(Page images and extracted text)

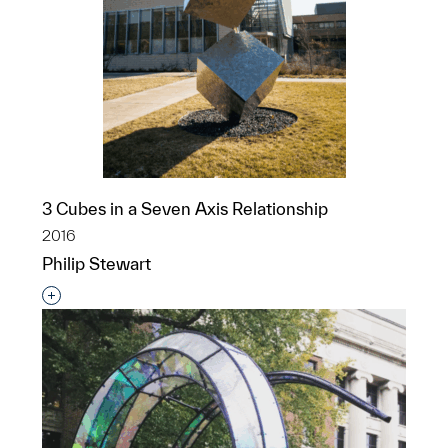
3 Cubes in a Seven Axis Relationship
2016
Philip Stewart
Interested in adding this object to a group?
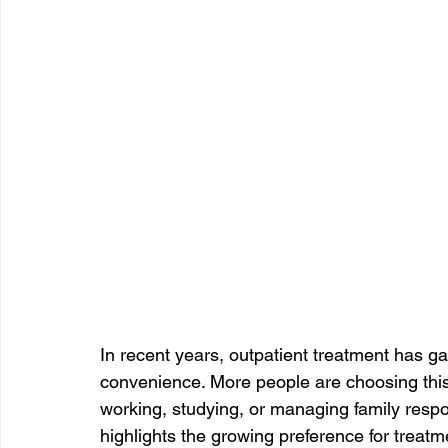
In recent years, outpatient treatment has gain
convenience. More people are choosing this
working, studying, or managing family respons
highlights the growing preference for treatmen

* [What you will do]
Skipping all images, print the data above a second time exactly.

* [Answer]
3 Cubes in a Seven Axis Relationship
2016
Philip Stewart
Interested in adding this object to a group?
In recent years, outpatient treatment has gain
convenience. More people are choosing this
working, studying, or managing family respons
highlights the growing preference for treatmen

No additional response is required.